### [TASK REQUIREMENTS]
Wherever the word "renang" turns up in a line of the entries, copy that line.

### [ENTRIES SUPPLIED]
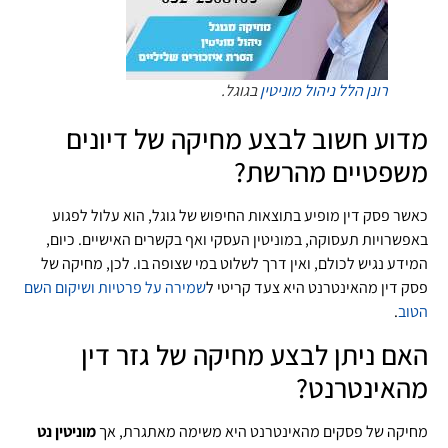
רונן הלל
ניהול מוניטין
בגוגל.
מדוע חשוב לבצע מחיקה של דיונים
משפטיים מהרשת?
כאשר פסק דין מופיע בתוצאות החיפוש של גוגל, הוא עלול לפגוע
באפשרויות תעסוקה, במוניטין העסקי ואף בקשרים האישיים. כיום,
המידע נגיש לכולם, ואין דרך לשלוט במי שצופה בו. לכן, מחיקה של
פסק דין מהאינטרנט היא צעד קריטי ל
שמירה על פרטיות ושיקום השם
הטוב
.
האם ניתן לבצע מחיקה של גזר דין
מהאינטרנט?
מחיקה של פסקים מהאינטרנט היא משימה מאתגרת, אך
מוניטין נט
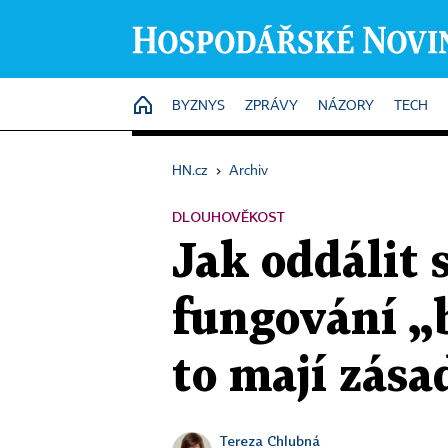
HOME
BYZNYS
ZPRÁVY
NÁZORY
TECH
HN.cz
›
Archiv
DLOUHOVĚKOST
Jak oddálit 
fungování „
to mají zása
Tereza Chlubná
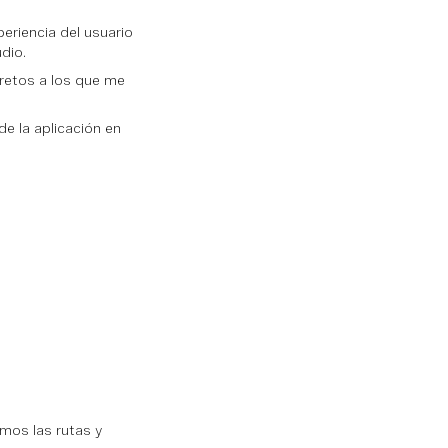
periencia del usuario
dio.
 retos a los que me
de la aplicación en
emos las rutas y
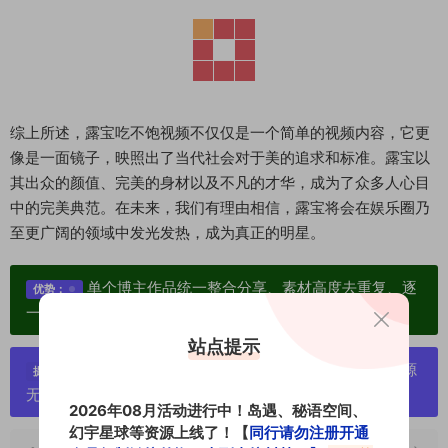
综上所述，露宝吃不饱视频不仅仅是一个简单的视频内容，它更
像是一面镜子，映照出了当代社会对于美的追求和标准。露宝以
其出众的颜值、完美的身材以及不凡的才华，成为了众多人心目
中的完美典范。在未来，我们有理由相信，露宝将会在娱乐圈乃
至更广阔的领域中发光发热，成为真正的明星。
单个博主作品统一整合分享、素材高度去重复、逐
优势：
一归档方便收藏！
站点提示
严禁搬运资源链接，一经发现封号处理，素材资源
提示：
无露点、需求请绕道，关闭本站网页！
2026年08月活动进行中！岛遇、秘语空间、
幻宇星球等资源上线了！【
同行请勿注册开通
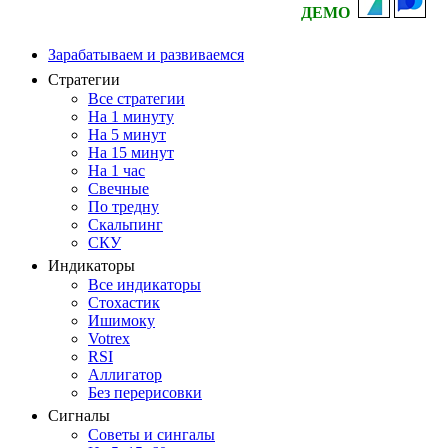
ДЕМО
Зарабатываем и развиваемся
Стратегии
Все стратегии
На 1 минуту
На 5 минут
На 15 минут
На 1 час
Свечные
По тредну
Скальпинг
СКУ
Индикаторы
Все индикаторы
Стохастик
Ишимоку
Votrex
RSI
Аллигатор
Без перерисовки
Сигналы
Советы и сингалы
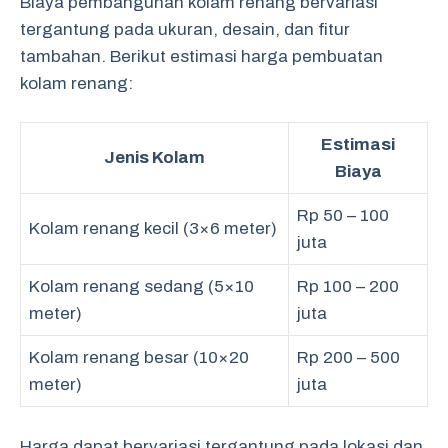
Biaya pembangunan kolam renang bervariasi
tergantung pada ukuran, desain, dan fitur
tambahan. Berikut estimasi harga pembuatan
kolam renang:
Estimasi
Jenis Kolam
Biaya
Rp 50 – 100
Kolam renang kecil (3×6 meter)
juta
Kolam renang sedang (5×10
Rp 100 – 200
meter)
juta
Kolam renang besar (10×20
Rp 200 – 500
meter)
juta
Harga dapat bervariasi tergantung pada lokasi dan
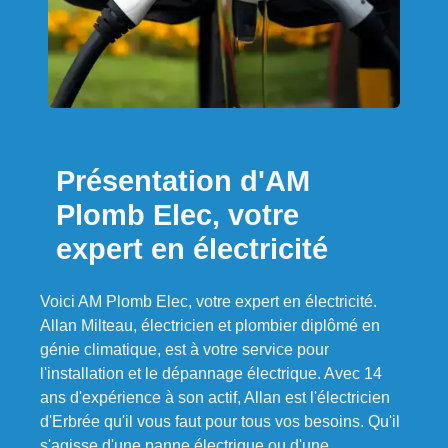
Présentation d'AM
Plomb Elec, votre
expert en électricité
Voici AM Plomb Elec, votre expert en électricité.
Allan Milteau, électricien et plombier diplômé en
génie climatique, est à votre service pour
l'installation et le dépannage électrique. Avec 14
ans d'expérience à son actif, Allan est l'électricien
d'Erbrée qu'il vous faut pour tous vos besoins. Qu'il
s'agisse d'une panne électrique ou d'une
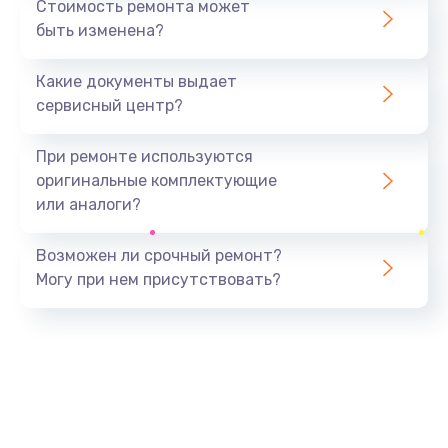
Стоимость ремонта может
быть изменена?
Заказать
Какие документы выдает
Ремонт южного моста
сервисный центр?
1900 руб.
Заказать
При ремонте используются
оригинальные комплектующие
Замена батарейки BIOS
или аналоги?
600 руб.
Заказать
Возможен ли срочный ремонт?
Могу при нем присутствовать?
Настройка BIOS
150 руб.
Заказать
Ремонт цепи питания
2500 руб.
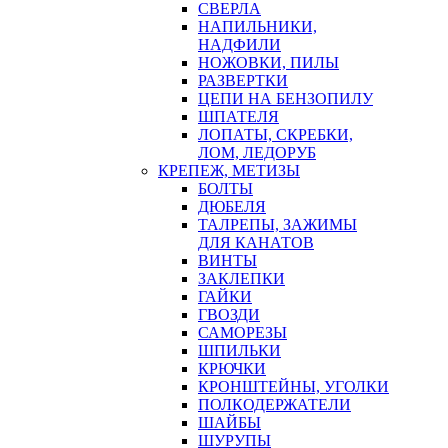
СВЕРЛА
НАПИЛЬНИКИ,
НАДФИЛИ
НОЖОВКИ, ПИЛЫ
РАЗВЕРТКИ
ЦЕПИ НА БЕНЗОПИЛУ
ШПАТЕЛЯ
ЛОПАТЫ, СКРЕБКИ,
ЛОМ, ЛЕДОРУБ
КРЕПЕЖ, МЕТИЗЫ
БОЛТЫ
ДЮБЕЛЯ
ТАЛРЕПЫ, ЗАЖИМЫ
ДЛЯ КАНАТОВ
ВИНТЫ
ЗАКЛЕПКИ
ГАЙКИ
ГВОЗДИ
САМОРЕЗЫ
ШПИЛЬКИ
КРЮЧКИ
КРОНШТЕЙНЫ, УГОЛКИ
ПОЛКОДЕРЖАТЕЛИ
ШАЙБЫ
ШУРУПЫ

### [RESULT OF THE EXERCISE]
Biaya pembangunan kolam renang bervariasi
kolam renang:
Kolam renang kecil (3×6 meter)
Kolam renang sedang (5×10
Kolam renang besar (10×20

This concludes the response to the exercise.